- Born: 1962 (age 63–64)
- Education: City of London School
- Occupation: Businessman
- Known for: CEO, William Pears Group
- Spouse: Debra Groves
- Children: 2
- Family: Trevor Pears (brother) Bernard Pears (grandfather)

= Mark Pears =

British businessman

Mark Andrew Pears (born 1962) is a British billionaire businessman, CEO of the privately held William Pears Group since 1984.

==Early life==
Mark Andrew Pears was born in 1962, the son of Clive Pears (died 1984) and Clarice Talisman Castle (1933–1999), and the grandson of Bernard Pears (born Bernard Schleicher). His mother, Clarice, was born in and grew up in Lochside Street, Shawlands, Glasgow, the daughter of Abraham Castle, a dealer in electrical and wireless appliances, and his wife Hannah.

He grew up in Hendon and was educated at the City of London School.

==Career==
The William Pears Group was founded in 1952, by his grandfather Bernard Pears (who changed his surname from Schleicher in 1939) and his father Clive Pears, and is run by Mark Pears with his younger brothers Trevor and David.

Mark Pears has run the company since his father died in 1984, when he was aged 21.
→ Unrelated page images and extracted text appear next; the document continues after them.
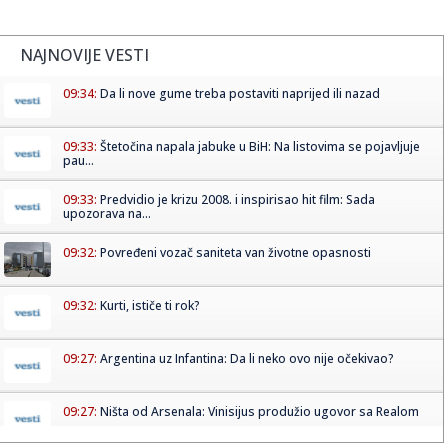
NAJNOVIJE VESTI
09:34:
Da li nove gume treba postaviti naprijed ili nazad
09:33:
Štetočina napala jabuke u BiH: Na listovima se pojavljuje
pau...
09:33:
Predvidio je krizu 2008. i inspirisao hit film: Sada
upozorava na...
09:32:
Povređeni vozač saniteta van životne opasnosti
09:32:
Kurti, ističe ti rok?
09:27:
Argentina uz Infantina: Da li neko ovo nije očekivao?
09:27:
Ništa od Arsenala: Vinisijus produžio ugovor sa Realom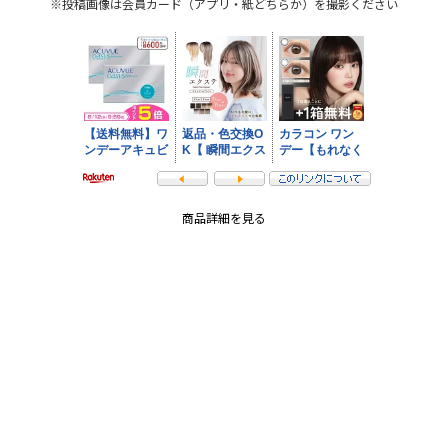
※投稿画像は会員カード（アプリ・紙どちらか）を撮影ください
商品詳細を見る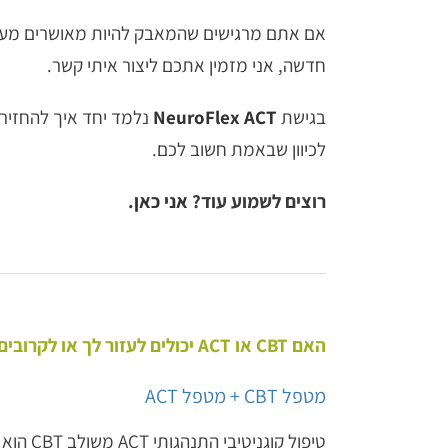
אם אתם מרגישים שהמאבק להיות מאושרים מעייף
חדשה, אני מזמין אתכם ליצור איתי קשר.
בגישת
NeuroFlex ACT
נלמד יחד איך להחזיר 
לכיוון שבאמת חשוב לכם.
רוצים לשמוע עוד?
אני כאן
.
האם CBT או ACT יכולים לעזור לך או לקרובים לך?
מטפל CBT + מטפל ACT
טיפול קוגנ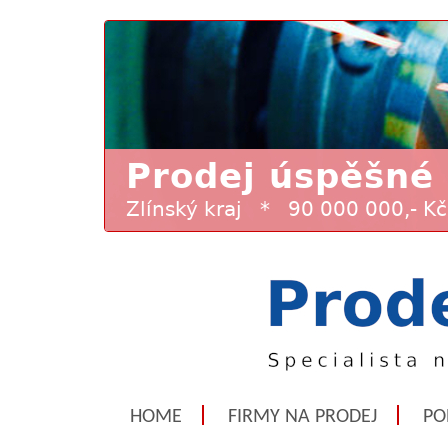
HOME
FIRMY NA PRODEJ
PO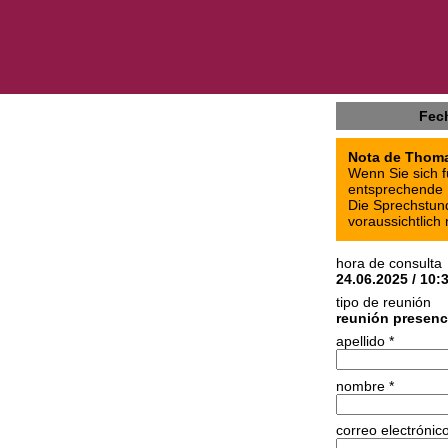
Fec
Nota de Thom
Wenn Sie sich f
entsprechende M
Die Sprechstund
voraussichtlich 
hora de consulta
24.06.2025 / 10:
tipo de reunión
reunión presenc
apellido *
nombre *
correo electrónico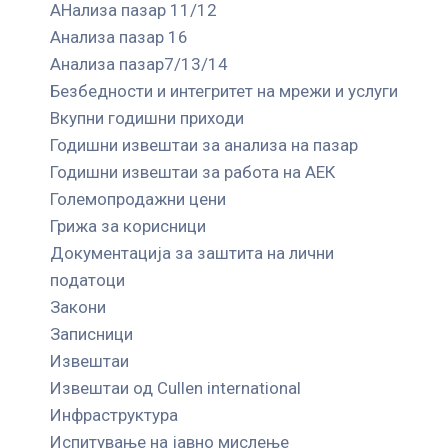
АНализа пазар 11/12
Анализа пазар 16
Анализа пазар7/13/14
Безбедности и интегритет на мрежи и услуги
Вкупни годишни приходи
Годишни извештаи за анализа на пазар
Годишни извештаи за работа на АЕК
Големопродажни цени
Грижа за корисници
Документација за заштита на лични
податоци
Закони
Записници
Извештаи
Извештаи од Cullen international
Инфраструктура
Испитување на јавно мислење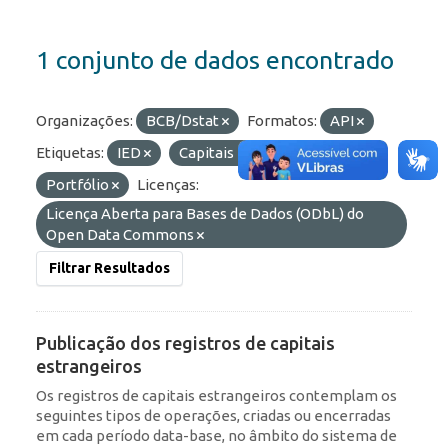
1 conjunto de dados encontrado
Organizações:
BCB/Dstat
Formatos:
API
Etiquetas:
IED
Capitais Estrangeiros
Portfólio
Licenças:
Licença Aberta para Bases de Dados (ODbL) do
Open Data Commons
Filtrar Resultados
Publicação dos registros de capitais
estrangeiros
Os registros de capitais estrangeiros contemplam os
seguintes tipos de operações, criadas ou encerradas
em cada período data-base, no âmbito do sistema de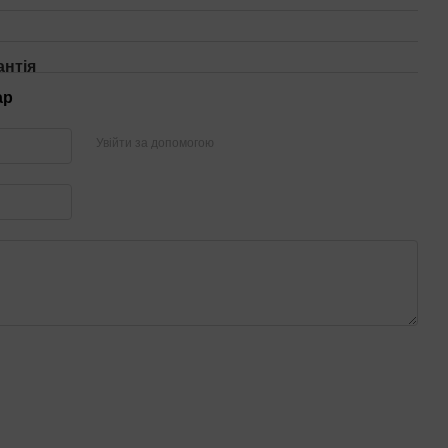
антія
ар
Увійти за допомогою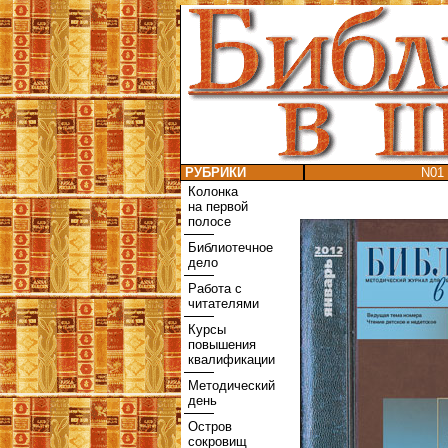
РУБРИКИ
N01 
Колонка
на первой
полосе
Библиотечное
дело
Работа с
читателями
Курсы
повышения
квалификации
Методический
день
Остров
сокровищ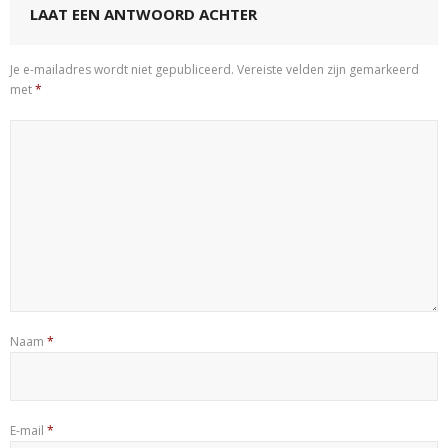
LAAT EEN ANTWOORD ACHTER
Je e-mailadres wordt niet gepubliceerd.
Vereiste velden zijn gemarkeerd
met
*
Naam
*
E-mail
*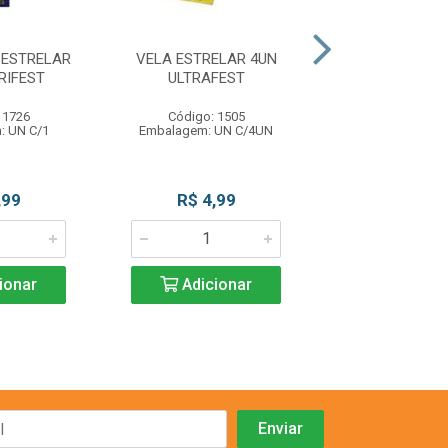
 ESTRELAR
VELA ESTRELAR 4UN
VELA FONTE E
RIFEST
ULTRAFEST
VRM CURIF
 1726
Código: 1505
Código: 17
: UN C/1
Embalagem: UN C/4UN
Embalagem: U
,99
R$ 4,99
R$ 6,9
ionar
Adicionar
Adicio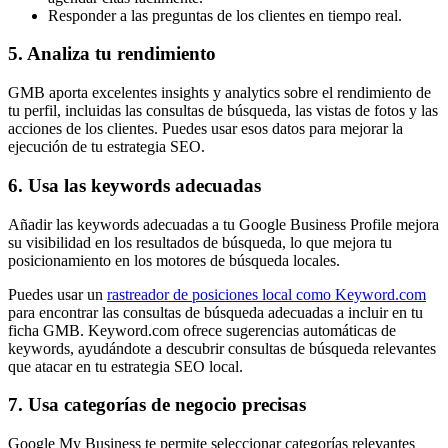
Responder a las preguntas de los clientes en tiempo real.
5. Analiza tu rendimiento
GMB aporta excelentes insights y analytics sobre el rendimiento de
tu perfil, incluidas las consultas de búsqueda, las vistas de fotos y las
acciones de los clientes. Puedes usar esos datos para mejorar la
ejecución de tu estrategia SEO.
6. Usa las keywords adecuadas
Añadir las keywords adecuadas a tu Google Business Profile mejora
su visibilidad en los resultados de búsqueda, lo que mejora tu
posicionamiento en los motores de búsqueda locales.
Puedes usar un
rastreador de posiciones local como Keyword.com
para encontrar las consultas de búsqueda adecuadas a incluir en tu
ficha GMB. Keyword.com ofrece sugerencias automáticas de
keywords, ayudándote a descubrir consultas de búsqueda relevantes
que atacar en tu estrategia SEO local.
7. Usa categorías de negocio precisas
Google My Business te permite seleccionar categorías relevantes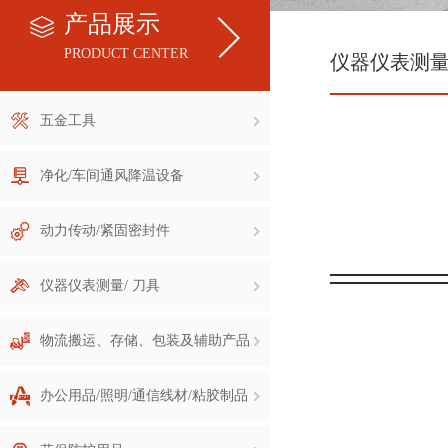
产品展示
PRODUCT CENTER
仪器仪表测量
五金工具
净化/车间通风降温设备
动力传动/紧固密封件
仪器仪表测量/ 刀具
物流搬运、存储、包装及辅助产品
办公用品/照明/通信线材/粘胶制品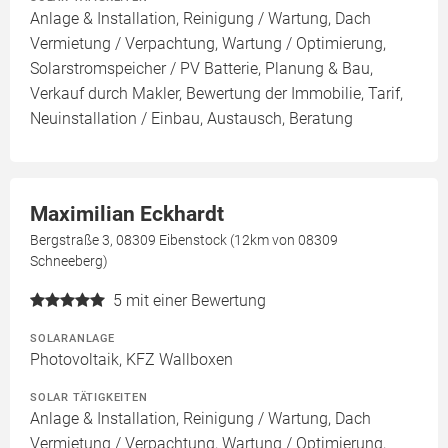
Anlage & Installation, Reinigung / Wartung, Dach
Vermietung / Verpachtung, Wartung / Optimierung,
Solarstromspeicher / PV Batterie, Planung & Bau,
Verkauf durch Makler, Bewertung der Immobilie, Tarif,
Neuinstallation / Einbau, Austausch, Beratung
Maximilian Eckhardt
Bergstraße 3, 08309 Eibenstock (12km von 08309
Schneeberg)
5
mit einer Bewertung
SOLARANLAGE
Photovoltaik, KFZ Wallboxen
SOLAR TÄTIGKEITEN
Anlage & Installation, Reinigung / Wartung, Dach
Vermietung / Verpachtung, Wartung / Optimierung,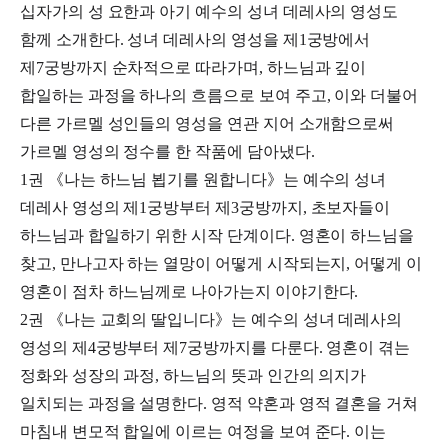
십자가의 성 요한과 아기 예수의 성녀 데레사의 영성도
함께 소개한다. 성녀 데레사의 영성을 제1궁방에서
제7궁방까지 순차적으로 따라가며, 하느님과 깊이
합일하는 과정을 하나의 흐름으로 보여 주고, 이와 더불어
다른 가르멜 성인들의 영성을 연관 지어 소개함으로써
가르멜 영성의 정수를 한 작품에 담아냈다.
1권 《나는 하느님 뵙기를 원합니다》는 예수의 성녀
데레사 영성의 제1궁방부터 제3궁방까지, 초보자들이
하느님과 합일하기 위한 시작 단계이다. 영혼이 하느님을
찾고, 만나고자 하는 열망이 어떻게 시작되는지, 어떻게 이
영혼이 점차 하느님께로 나아가는지 이야기한다.
2권 《나는 교회의 딸입니다》는 예수의 성녀 데레사의
영성의 제4궁방부터 제7궁방까지를 다룬다. 영혼이 겪는
정화와 성장의 과정, 하느님의 뜻과 인간의 의지가
일치되는 과정을 설명한다. 영적 약혼과 영적 결혼을 거쳐
마침내 변모적 합일에 이르는 여정을 보여 준다. 이는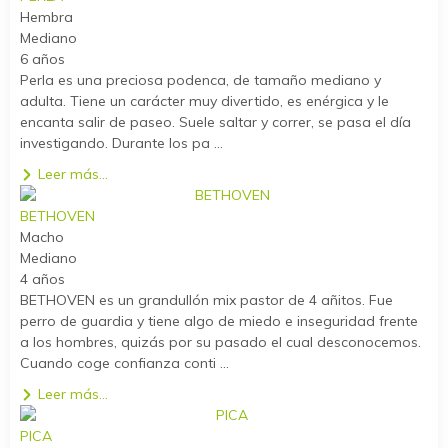
Hembra
Mediano
6 años
Perla es una preciosa podenca, de tamaño mediano y
adulta. Tiene un carácter muy divertido, es enérgica y le
encanta salir de paseo. Suele saltar y correr, se pasa el día
investigando. Durante los pa ...
Leer más...
BETHOVEN
Macho
Mediano
4 años
BETHOVEN es un grandullón mix pastor de 4 añitos. Fue
perro de guardia y tiene algo de miedo e inseguridad frente
a los hombres, quizás por su pasado el cual desconocemos.
Cuando coge confianza conti ...
Leer más...
PICA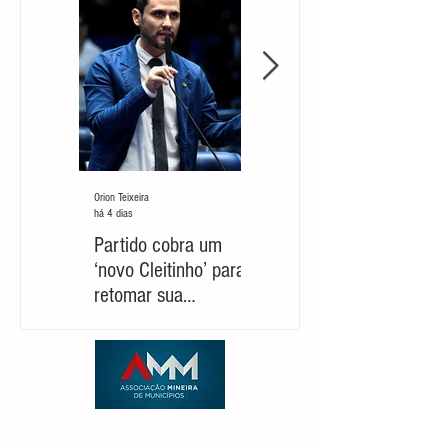
Orion Teixeira
Orion Teixeira
há 4 dias
30 de jul.
Partido cobra um
Marcelo Aro: jogada
‘novo Cleitinho’ para
com risco de suicídio
retomar sua
político
candidatura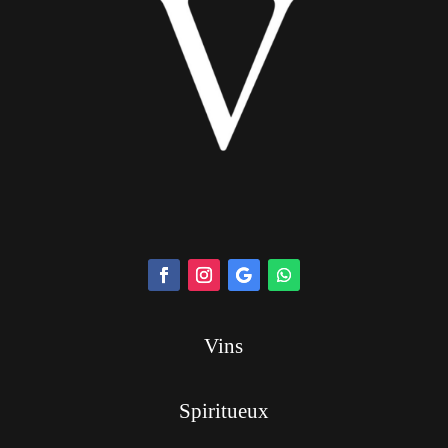
Vins
Spiritueux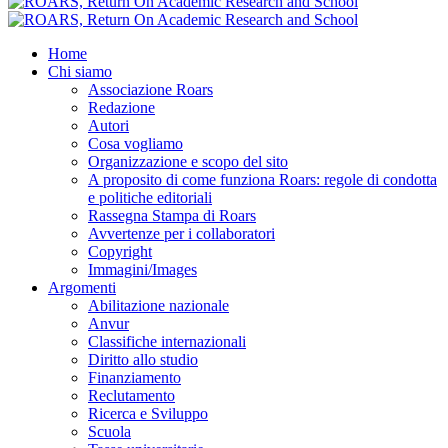
Home
Chi siamo
Associazione Roars
Redazione
Autori
Cosa vogliamo
Organizzazione e scopo del sito
A proposito di come funziona Roars: regole di condotta
e politiche editoriali
Rassegna Stampa di Roars
Avvertenze per i collaboratori
Copyright
Immagini/Images
Argomenti
Abilitazione nazionale
Anvur
Classifiche internazionali
Diritto allo studio
Finanziamento
Reclutamento
Ricerca e Sviluppo
Scuola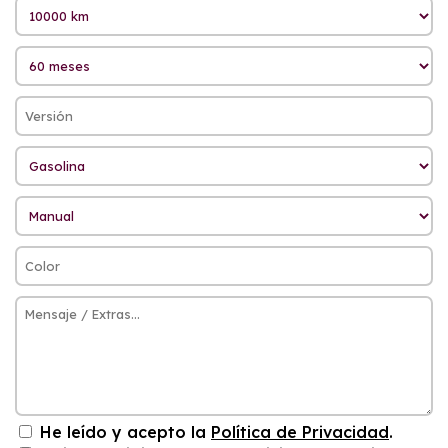
He leído y acepto la
Política de Privacidad
.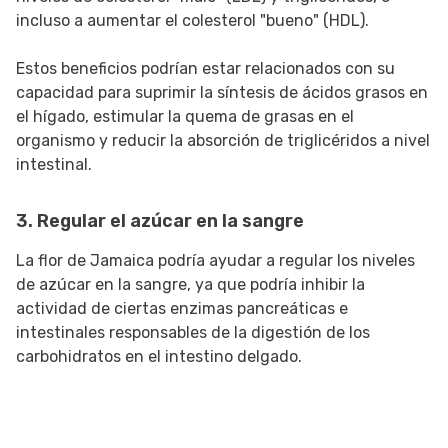
incluso a aumentar el colesterol "bueno" (HDL).
Estos beneficios podrían estar relacionados con su
capacidad para suprimir la síntesis de ácidos grasos en
el hígado, estimular la quema de grasas en el
organismo y reducir la absorción de triglicéridos a nivel
intestinal.
3. Regular el azúcar en la sangre
La flor de Jamaica podría ayudar a regular los niveles
de azúcar en la sangre, ya que podría inhibir la
actividad de ciertas enzimas pancreáticas e
intestinales responsables de la digestión de los
carbohidratos en el intestino delgado.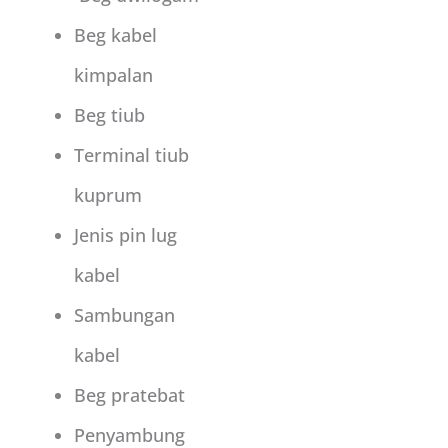
Beg kabel
kimpalan
Beg tiub
Terminal tiub
kuprum
Jenis pin lug
kabel
Sambungan
kabel
Beg pratebat
Penyambung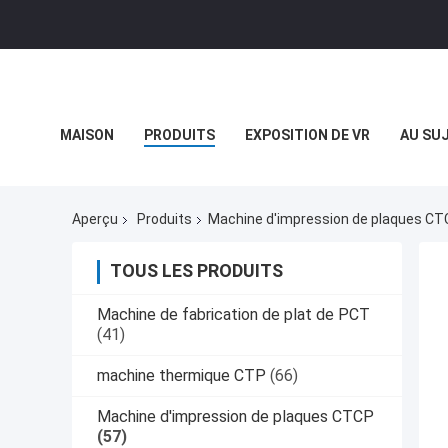
MAISON
PRODUITS
EXPOSITION DE VR
AU SU
CAS
Aperçu
Produits
Machine d'impression de plaques CT
TOUS LES PRODUITS
Machine de fabrication de plat de PCT
(41)
machine thermique CTP
(66)
Machine d'impression de plaques CTCP
(57)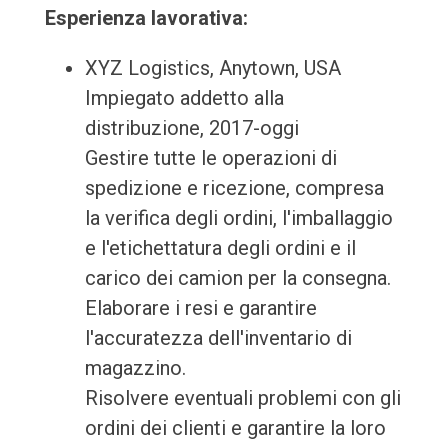
Esperienza lavorativa:
XYZ Logistics, Anytown, USA
Impiegato addetto alla
distribuzione, 2017-oggi
Gestire tutte le operazioni di
spedizione e ricezione, compresa
la verifica degli ordini, l'imballaggio
e l'etichettatura degli ordini e il
carico dei camion per la consegna.
Elaborare i resi e garantire
l'accuratezza dell'inventario di
magazzino.
Risolvere eventuali problemi con gli
ordini dei clienti e garantire la loro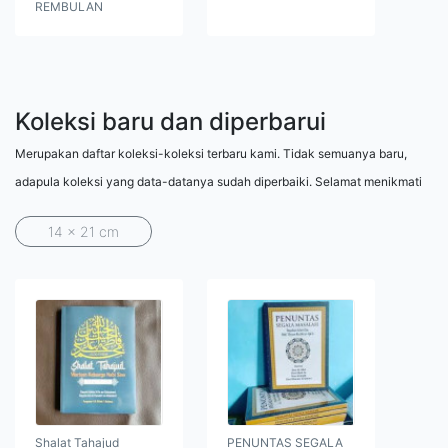
REMBULAN
Koleksi baru dan diperbarui
Merupakan daftar koleksi-koleksi terbaru kami. Tidak semuanya baru,
adapula koleksi yang data-datanya sudah diperbaiki. Selamat menikmati
14 x 21 cm
Shalat Tahajud
PENUNTAS SEGALA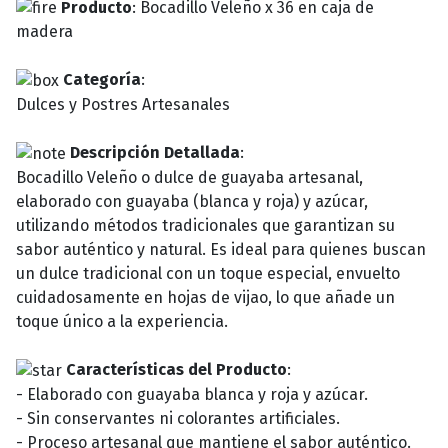
Producto
: Bocadillo Veleño x 36 en caja de
madera
Categoría
:
Dulces y Postres Artesanales
Descripción Detallada
:
Bocadillo Veleño o dulce de guayaba artesanal,
elaborado con guayaba (blanca y roja) y azúcar,
utilizando métodos tradicionales que garantizan su
sabor auténtico y natural. Es ideal para quienes buscan
un dulce tradicional con un toque especial, envuelto
cuidadosamente en hojas de vijao, lo que añade un
toque único a la experiencia.
Características del Producto
:
- Elaborado con guayaba blanca y roja y azúcar.
- Sin conservantes ni colorantes artificiales.
- Proceso artesanal que mantiene el sabor auténtico.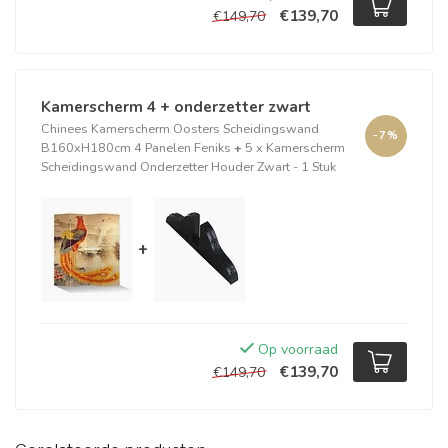
€139,70
€149,70
Kamerscherm 4 + onderzetter zwart
Chinees Kamerscherm Oosters Scheidingswand
-7%
B160xH180cm 4 Panelen Feniks
+
5 x Kamerscherm
Scheidingswand Onderzetter Houder Zwart - 1 Stuk
+
Op voorraad
€139,70
€149,70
In 2014, he had a net worth of £2.1 billion.

==Philanthropy==
In 1992, he co-founded the Pears Foundation, together with his brothers. Pears is a trustee of the British Museum.

==Personal life==
In 1987, he married Debra Groves at the Western Marble Arch Synagogue. They live in Totteridge, London.

==Honours==
He was appointed CBE in the 2014 Queen's Birthday Honours, "For services to Business and to Charity".